Наверное, культурный шок, который тогда пережила Либби, и подвигнул ее к занятиям антропологией. Она училась самозабвенно, постигая устройство различных обществ и изучая внешние воздействия на них. Она так увлеченно искала ответы на интересующие ее вопросы, что часто забывала, в каком времени живет сама. И всякий раз, как с ней происходило нечто подобное, она брала несколько дней отпуска и приезжала сюда или к родителям. Она понимала, что не должна отрываться от настоящего.
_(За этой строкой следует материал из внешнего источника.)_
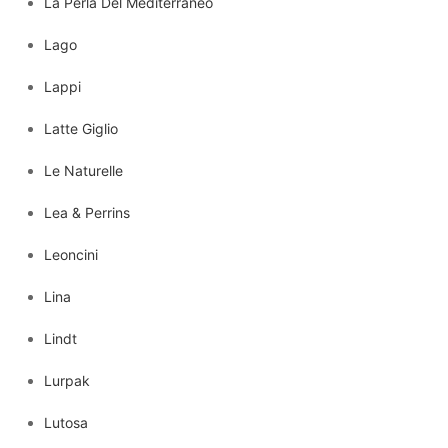
La Perla Del Mediterraneo
Lago
Lappi
Latte Giglio
Le Naturelle
Lea & Perrins
Leoncini
Lina
Lindt
Lurpak
Lutosa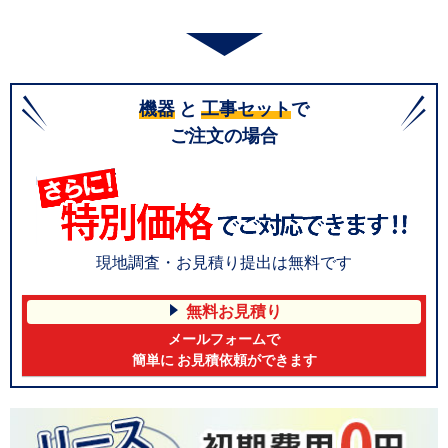
機器
と
工事セット
で
ご注文の場合
現地調査・お見積り提出は無料です
無料お見積り
メールフォームで
簡単に お見積依頼ができます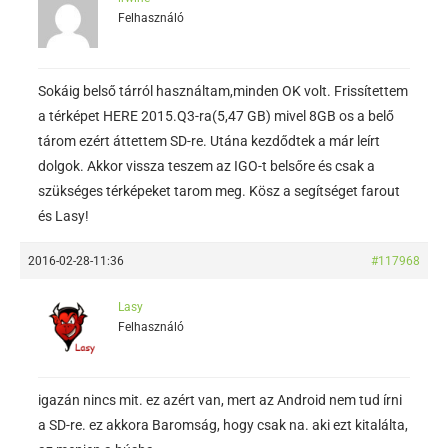
Felhasználó
Sokáig belső tárról használtam,minden OK volt. Frissítettem
a térképet HERE 2015.Q3-ra(5,47 GB) mivel 8GB os a belő
tárom ezért áttettem SD-re. Utána kezdődtek a már leírt
dolgok. Akkor vissza teszem az IGO-t belsőre és csak a
szükséges térképeket tarom meg. Kösz a segítséget farout
és Lasy!
2016-02-28-11:36
#117968
Lasy
Felhasználó
igazán nincs mit. ez azért van, mert az Android nem tud írni
a SD-re. ez akkora Baromság, hogy csak na. aki ezt kitalálta,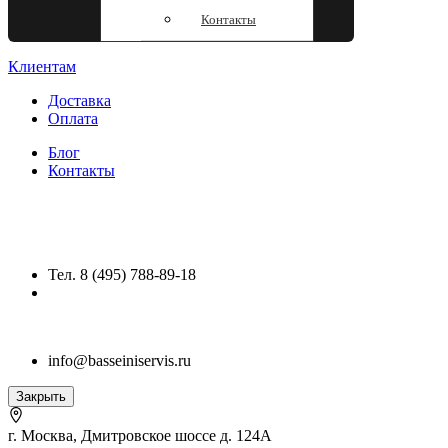
Контакты
Клиентам
Доставка
Оплата
Блог
Контакты
Тел. 8 (495) 788-89-18
info@basseiniservis.ru
Закрыть
г. Москва, Дмитровское шоссе д. 124А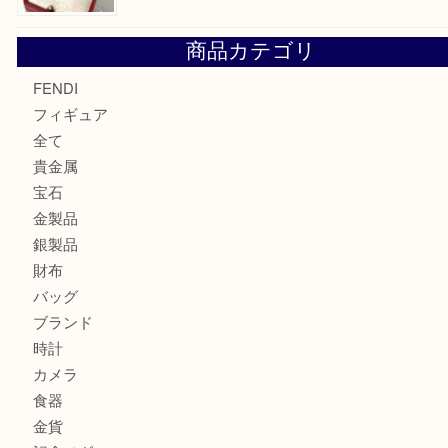
モンブラン万年筆を買取させて頂きました。U
モンブランの時計をお買取させていただきました！U
カルティエのバッグをお買取させていただきました！U
カルティエのラブリングをお買取させていただきました！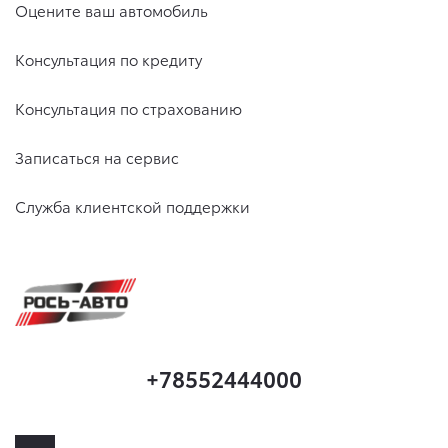
Оцените ваш автомобиль
Консультация по кредиту
Консультация по страхованию
Записаться на сервис
Служба клиентской поддержки
+78552444000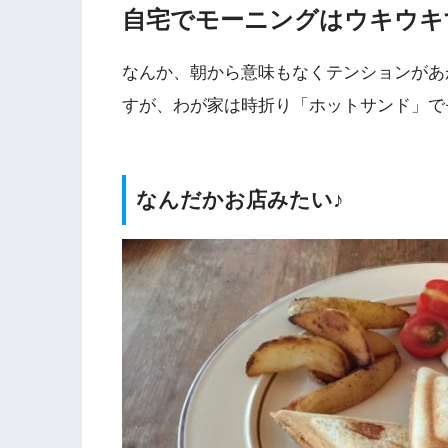
自宅でモーニングはウキウキ
なんか、朝から意味もなくテンションがあ
すが、わが家は時折り「ホットサンド」
なんだかお店みたい♪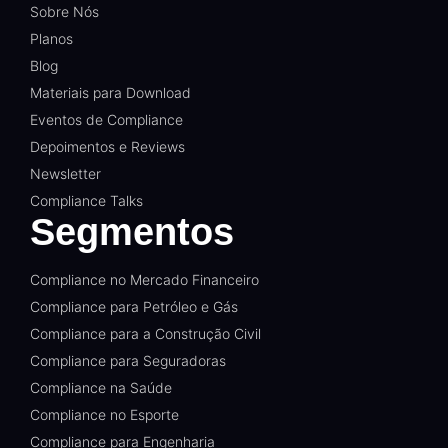
Sobre Nós
Planos
Blog
Materiais para Download
Eventos de Compliance
Depoimentos e Reviews
Newsletter
Compliance Talks
Segmentos
Compliance no Mercado Financeiro
Compliance para Petróleo e Gás
Compliance para a Construção Civil
Compliance para Seguradoras
Compliance na Saúde
Compliance no Esporte
Compliance para Engenharia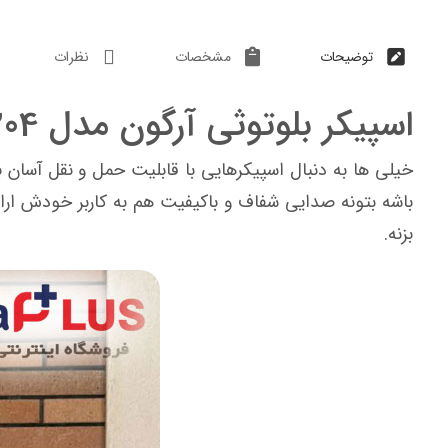
توضیحات
مشخصات
نظرات
اسپیکر بلوتوثی آرگون مدل Ar-B0204​
خیلی ها به دنبال اسپیکرهایی با قابلیت حمل و نقل آسان
باشه بتونه صدایی شفاف و باکیفیت هم به کاربر خودش ارائ
بزنه.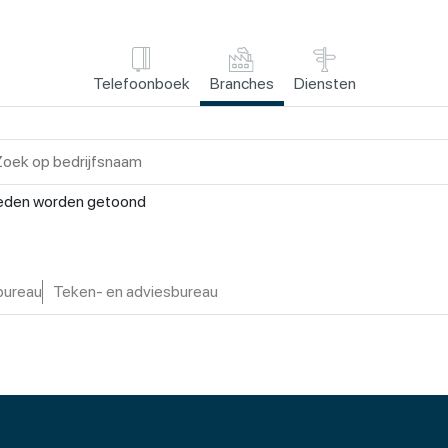
Telefoonboek
Branches
Diensten
eden worden getoond
bureau
Teken- en adviesbureau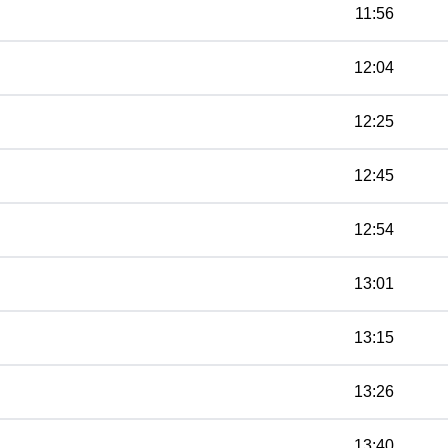
11:56
12:04
12:25
12:45
12:54
13:01
13:15
13:26
13:40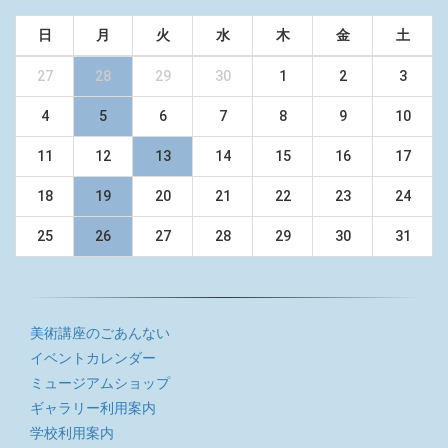
日
月
火
水
木
金
土
27
28
29
30
1
2
3
4
5
6
7
8
9
10
11
12
13
14
15
16
17
18
19
20
21
22
23
24
25
26
27
28
29
30
31
美術講座のごあんない
イベントカレンダー
ミュージアムショップ
ギャラリー利用案内
学校利用案内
Либби дала себе слово: если гроза пройдет, завтра она включит компьютер и приступит к работе. Но будет работать всего по четыре часа в день. Последние полтора года она частенько засиживалась за компьютером втрое дольше установленной для себя нормы.
Всему свое время – так говорит мама. Что ж, сейчас ей представился прекрасный случай вспомнить ту безмятежную свободу, которой она наслаждалась первые пять лет жизни.
Как здесь спокойно – несмотря на грозу! Либби радовалась ветру, треплющему ей волосы, и слушала, как по камням и по земле шлепают капли дождя. Несмотря на оглушительные раскаты грома, она чувствовала безмятежность. За всю жизнь она не встречала такого спокойного, мирного места.
В первый миг она приняла особенно яркую вспышку за шаровую молнию или метеор. Вдруг все кругом осветилось, и она разглядела неясные очертания чего-то большого. Тускло блеснул металл. Либби вышла из-под навеса под дождь и инстинктивно прищурилась. Огромный предмет стремительно падал. Либби прижала руку к шее.
Неужели авиакатастрофа?! Она следила за непонятным предметом, который вихрем пронесся над соснами. Послышался оглушительный грохот удара… Либби как будто приросла к месту. Опомнившись, она бросилась в хижину за плащом и аптечкой.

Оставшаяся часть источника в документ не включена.